Back on the gritty streets in Shangri-La I went looking for that utopian dream: a DVD of a first run movie for a dollar. That dream was too optimistic, even for Shangri-La, but I did find a copy of the latest Harry Potter movie (with Chinese subtitles) for $3, and upon close inspection it sure looked like a legit version. Clean design, Chinese style, crisp printing on the box, no typos, official looking holograph seal, etc. It was most probably illegal, but who knows? It would take a lot of research to determine its true origins, and for most consumers, like me, a moot question since every DVD vendor in town seemed to have the same inventory of mixed goods, all priced about the same.

What do these gray zones have to teach us? I think the emerging pattern is clear. If you are a producer of films in the future you will:

1) Price your copies near the cost of pirated copies. Maybe 99 cents, like iTunes. Even decent pirated copies are not free; there is some cost to maintain integrity, authenticity, or accessibility to the work.

2) Milk the uncopyable experience of a theater for all that it is worth, using the ubiquitous cheap copies as advertising. In the west, where air-conditioning is not enough to bring people to the theater, Hollywood will turn to convincing 3D projection, state-of-the-art sound, and other immersive sensations as the reward for paying. Theaters become hi-tech showcases always trying to stay one step ahead of ambitious homeowners in offering ultimate viewing experiences, and in turn manufacturing films to be primarily viewed this way.
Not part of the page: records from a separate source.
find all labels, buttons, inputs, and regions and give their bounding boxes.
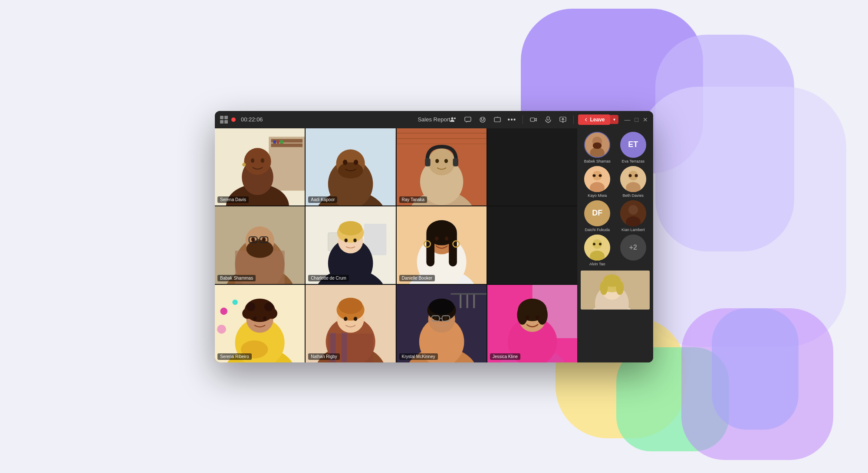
svg-point-64: [345, 238, 348, 242]
svg-point-76: [435, 237, 438, 241]
video-cell-empty-1: [487, 128, 577, 206]
svg-point-42: [435, 159, 439, 163]
svg-point-20: [244, 148, 271, 175]
svg-point-5: [483, 118, 484, 119]
bg-blob-purple-bottom: [681, 308, 833, 460]
svg-point-63: [339, 221, 362, 235]
mic-icon[interactable]: [542, 114, 554, 126]
grid-icon[interactable]: [220, 116, 228, 124]
minimize-button[interactable]: —: [625, 116, 631, 123]
svg-rect-109: [460, 294, 461, 308]
name-babak-shamas: Babek Shamas: [584, 159, 611, 163]
camera-icon[interactable]: [527, 114, 539, 126]
name-kayo-miwa: Kayo Miwa: [588, 193, 607, 198]
video-grid: Serena Davis Aadi Kapoor: [215, 128, 577, 362]
avatar-beth-davies: [620, 166, 646, 192]
avatar-eva-terrazas: ET: [620, 132, 646, 158]
svg-point-81: [232, 300, 237, 305]
leave-button[interactable]: Leave: [578, 114, 610, 125]
svg-rect-14: [271, 143, 303, 147]
svg-rect-17: [280, 140, 283, 143]
svg-point-120: [434, 316, 437, 320]
more-icon[interactable]: •••: [506, 114, 518, 126]
close-button[interactable]: ✕: [643, 116, 648, 123]
name-beth-davies: Beth Davies: [622, 193, 644, 198]
svg-point-130: [537, 305, 548, 325]
svg-point-55: [262, 238, 266, 241]
sidebar-row-4: Alvin Tao +2: [581, 235, 650, 266]
svg-rect-108: [450, 293, 487, 294]
video-label-danielle-booker: Danielle Booker: [399, 275, 435, 281]
sidebar-participant-babak: Babek Shamas: [581, 132, 614, 163]
svg-point-31: [354, 160, 358, 165]
video-cell-babak-shammas: Babak Shammas: [215, 206, 305, 284]
video-cell-nathan-rigby: Nathan Rigby: [306, 285, 395, 362]
emoji-icon[interactable]: [477, 114, 489, 126]
chat-icon[interactable]: [462, 114, 474, 126]
video-cell-krystal-mckinney: Krystal McKinney: [397, 285, 487, 362]
svg-point-21: [251, 158, 254, 163]
share-icon[interactable]: [491, 114, 503, 126]
video-label-aadi-kapoor: Aadi Kapoor: [308, 196, 337, 203]
maximize-button[interactable]: □: [635, 116, 638, 123]
sidebar-row-1: Babek Shamas ET Eva Terrazas: [581, 132, 650, 163]
video-cell-serena-ribeiro: Serena Ribeiro: [215, 285, 305, 362]
svg-rect-110: [466, 294, 468, 308]
bg-blob-purple-large: [638, 87, 846, 347]
sidebar-row-3: DF Daichi Fukuda Kian Lambert: [581, 200, 650, 232]
svg-point-22: [261, 158, 264, 163]
video-label-serena-ribeiro: Serena Ribeiro: [217, 353, 252, 360]
svg-rect-2: [465, 117, 471, 121]
avatar-alvin-tao: [584, 235, 610, 261]
svg-point-39: [428, 148, 455, 175]
sidebar-participant-beth: Beth Davies: [617, 166, 650, 198]
svg-point-103: [339, 298, 363, 314]
svg-point-93: [263, 316, 266, 320]
svg-point-154: [599, 243, 602, 245]
svg-point-164: [616, 281, 624, 295]
svg-rect-16: [277, 140, 279, 143]
video-label-charlotte-de-crum: Charlotte de Crum: [308, 275, 349, 281]
svg-rect-40: [425, 158, 430, 166]
svg-point-90: [247, 302, 256, 311]
video-cell-aadi-kapoor: Aadi Kapoor: [306, 128, 395, 206]
video-cell-empty-2: [487, 206, 577, 284]
svg-rect-72: [426, 231, 434, 267]
svg-point-153: [593, 243, 595, 245]
video-label-jessica-kline: Jessica Kline: [490, 353, 520, 360]
video-cell-serena-davis: Serena Davis: [215, 128, 305, 206]
leave-button-group[interactable]: Leave ▾: [578, 114, 618, 125]
svg-point-30: [343, 160, 347, 165]
svg-point-82: [217, 325, 226, 334]
svg-rect-7: [530, 118, 535, 121]
avatar-babak-shamas: [584, 132, 610, 158]
svg-point-105: [354, 317, 357, 321]
svg-point-121: [444, 316, 447, 320]
svg-point-145: [628, 174, 631, 177]
video-cell-ray-tanaka: Ray Tanaka: [397, 128, 487, 206]
share-screen-icon[interactable]: [557, 114, 569, 126]
sidebar-participant-kayo: Kayo Miwa: [581, 166, 614, 198]
svg-point-4: [481, 118, 482, 119]
sidebar-row-2: Kayo Miwa Beth Davies: [581, 166, 650, 198]
leave-dropdown-button[interactable]: ▾: [610, 115, 618, 124]
svg-point-3: [480, 117, 485, 122]
sidebar-participant-eva: ET Eva Terrazas: [617, 132, 650, 163]
video-cell-charlotte-de-crum: Charlotte de Crum: [306, 206, 395, 284]
video-cell-jessica-kline: Jessica Kline: [487, 285, 577, 362]
name-eva-terrazas: Eva Terrazas: [622, 159, 644, 163]
svg-point-65: [354, 238, 357, 242]
svg-point-77: [444, 237, 448, 241]
sidebar-participant-kian: Kian Lambert: [617, 200, 650, 232]
sidebar-participant-daichi: DF Daichi Fukuda: [581, 200, 614, 232]
toolbar-icons: •••: [447, 114, 648, 126]
call-timer: 00:22:06: [241, 116, 263, 123]
svg-point-163: [600, 281, 608, 295]
sidebar-participant-more[interactable]: +2: [617, 235, 650, 266]
self-view-video: [581, 271, 650, 310]
avatar-daichi-fukuda: DF: [584, 200, 610, 226]
avatar-kian-lambert: [620, 200, 646, 226]
svg-rect-8: [547, 117, 549, 120]
svg-point-80: [220, 307, 227, 315]
avatar-more-badge[interactable]: +2: [620, 235, 646, 261]
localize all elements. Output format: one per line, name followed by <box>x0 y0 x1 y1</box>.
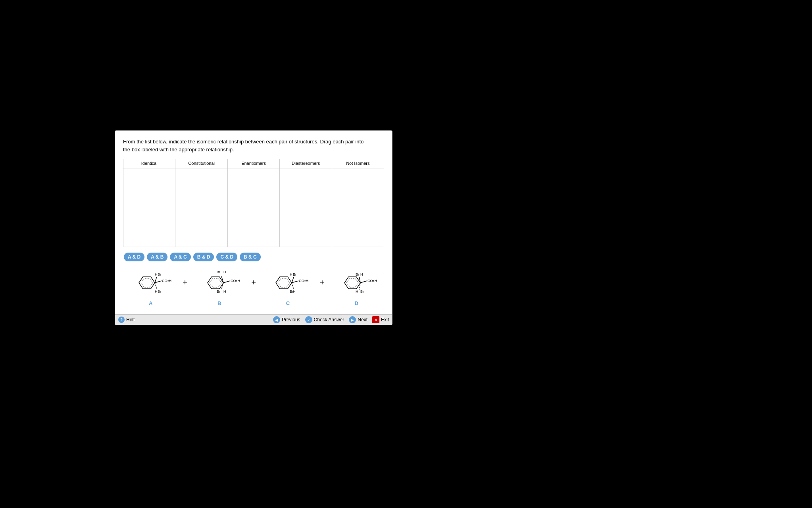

3) Films, even fine-art films, will migrate to channels were these films are viewed with advertisements and commercials. Like the infinite channels promised for cable TV, the internet is already delivering ad-supported free copies of films.

Producing movies in a copyright free environment is theoretically impossible. The economics don’t make sense. But in the digital era, there are many things that are impossible in theory but possible in practice – such as Wikipedia, Flickr, and PatientsLikeMe. Add to this list: filmmaking to an audience of pirates. Contrary to expectations and lamentations, widespread piracy does not kill commercial filmmaking. Existence proof: the largest movie industries on the planet. What they are doing today, we’ll be doing tomorrow. Those far-away lands that ignore copy-right laws are rehearsing our future.